Differentially Expressed Gene Sets between Peanut Varieties

To further identify the key genes affecting the differences between the high- and low-oil varieties, DEGs at the same developmental stages were analyzed (Fig. 4a, b). After eliminating the duplicated DEGs, 21,513 and 11,418 DEGs were respectively identified in the Ha vs L and Hb vs L comparisons (Fig. 4a, b), with each gene significantly differentially expressed (i.e., |log2 fold-change|> 1, corrected p-value < 0.05) in at least one period. A subsequent KEGG pathway classification analysis revealed that the 21,513 and 11,418 DEGs included 840 and 503 genes related to lipid metabolism, respectively (Fig. 4c, d, Supplementary Table 3 and Table 4).
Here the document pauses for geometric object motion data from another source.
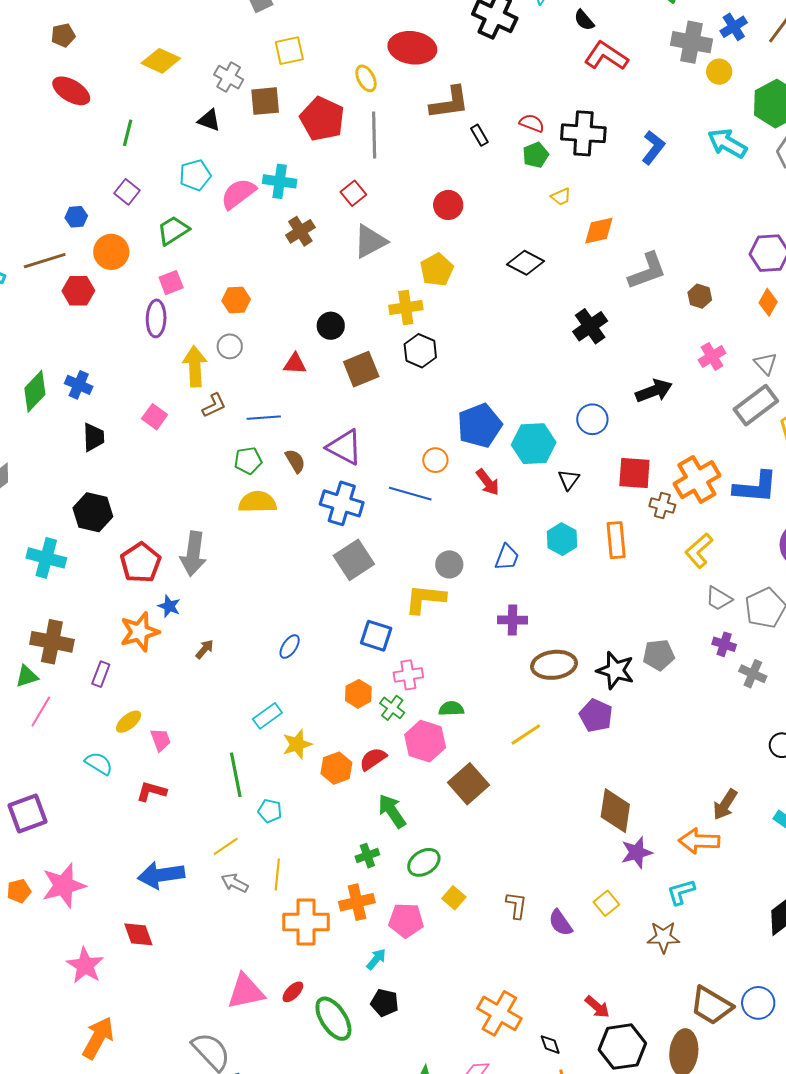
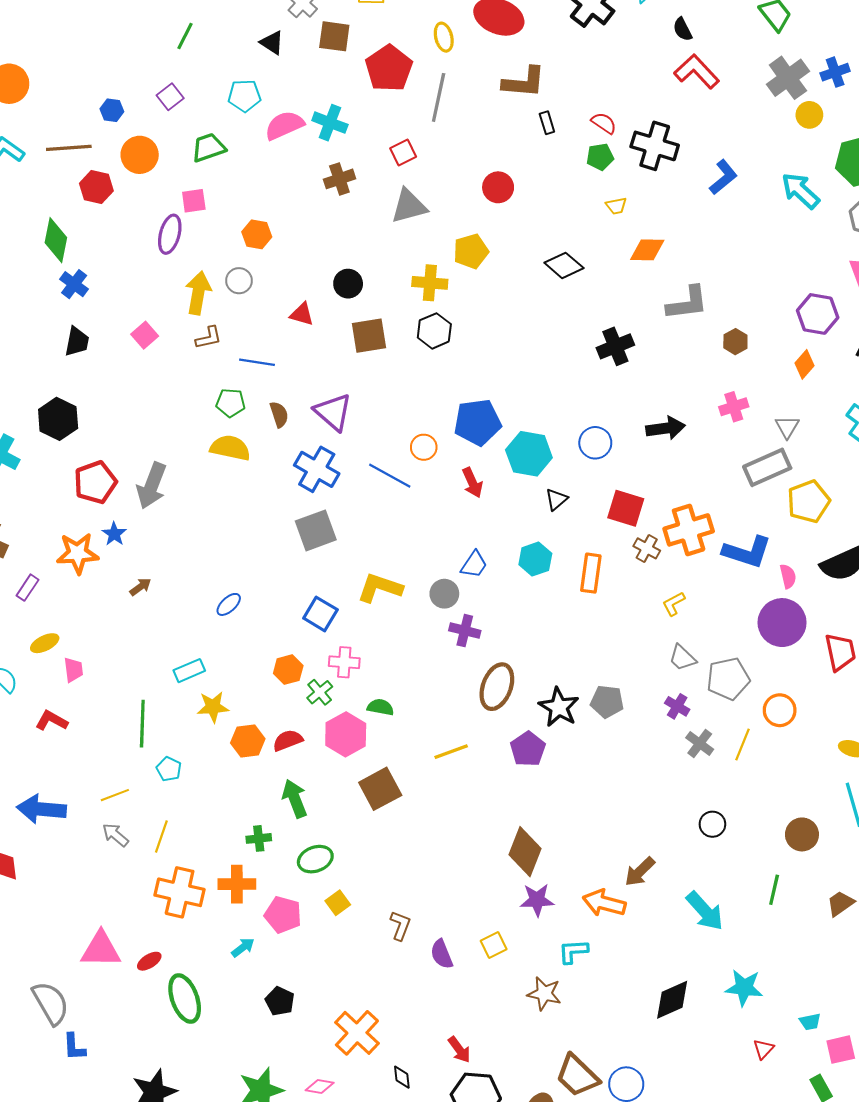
gray cross: (691, 42) -> (788, 78), turned 30
green diamond: (35, 391) -> (56, 240), moved, turned -45
yellow L-shape: (699, 551) -> (674, 604), size x0.7
gray circle: (449, 564) -> (444, 594), moved
brown ellipse: (554, 665) -> (497, 687), turned -75
black pentagon: (385, 1003) -> (280, 1001), moved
A Venn diagram analysis indicated that 376 DEGs (Fig. 4e, Supplementary Table 5) were shared. An additional PPI analysis and screening of 376 DEGs detected 57 highly correlated genes (Supplementary Table 6). A further cluster analysis of the 57 DEGs confirmed that the differences between the high- and low-oil varieties were highly significant (Fig. 5c and Supplementary Table 7). The expression levels of 36 and 21 genes were respectively up- and down-regulated in the high-oil varieties (Ha and Hb), relative to the expression levels in the low-oil variety (L).

Fig. 4
figure 4

Analysis of differentially expressed genes (DEGs) in the comparisons of Ha (W191) vs L (JT1) and Hb (YH15) vs L (JT1). a The number of up- and down-regulated genes in Ha (W191) relative to the corresponding expression levels in L (JT1), at each seed developmental stage. b The number of up- and down-regulated genes in Hb (YH15) relative to the corresponding expression levels in L (JT1), at each seed developmental stage. c KEGG pathway classification of differentially expressed genes in Ha vs L. d KEGG pathway classification of differentially expressed genes in Hb vs L. e Venn diagram analysis indicating 376 lipid-related common DEGs

Fig. 5
figure 5

Expression analysis of 57 lipid-related DEGs in the comparisons at each developmental stage of Ha (W191) vs L (JT1) and Hb (YH15) vs L (JT1). KEGG enrichment analysis of 21 up-regulated a and 36 down-regulated b lipid-related DEGs. Heatmap c of the relative expression of 57 lipid-related DEGs in Ha, Hb, and L at each developmental stage

The enriched Kyoto Encyclopedia of Genes and Genomes (KEGG) pathways among the up-regulated DEGs (Fig. 5a) were as follows: fatty acid biosynthesis (36% of the genes), fatty acid metabolism (36% of the genes), pyruvate metabolism (22% of the genes) and carbon metabolism (16% of the genes). The enriched KEGG pathways among the down-regulated DEGs (Fig. 5b) were as follows: glycerophospholipid metabolism (38% of the genes), fatty acid degradation (24% of the genes), and glycerolipid metabolism (24% of the genes). On the basis of the gene ontology (GO) enrichment analysis of the up-regulated genes (Supplementary Fig. 3a), 53% were enriched in lipid metabolic process (GO:0,006,629), 47% were enriched in lipid biosynthetic process (GO:0,008,610), 31% were enriched in fatty acid biosynthetic process (GO:0,006,633), 36% were enriched in cellular lipid metabolic process (GO:0,044,255), 11% were enriched in acetyl-CoA carboxylase activity (GO:0,003,989). Regarding the down-regulated DEGs (Supplementary Fig. 3b), the top20 enriched GO terms include “lipid catabolic process (GO:0,016,042)”. Overall, the up-regulated DEGs comparing high-oil varieties (Ha and Hb) with low-oil (L) were mainly related to fatty acid biosynthesis and lipid metabolic process, and down-regulated DEGs were not only related to fatty acid biosynthesis and lipid metabolic process, but also related to fatty acid degradation and lipid catabolic process. The expression characteristics of these genes may be responsible for the low oil content of L (JT1). On the basis of these findings, we identified ACCase genes (Arahy.70V125, Arahy.KBA53Y, and Arahy.L14V1E), KASIII gene (Arahy.U0ISBZ), HAD gene (Arahy.KP3Y1K), and ER gene (Arahy.KJ0WPF) as candidate genes involved in determination of the seed oil content.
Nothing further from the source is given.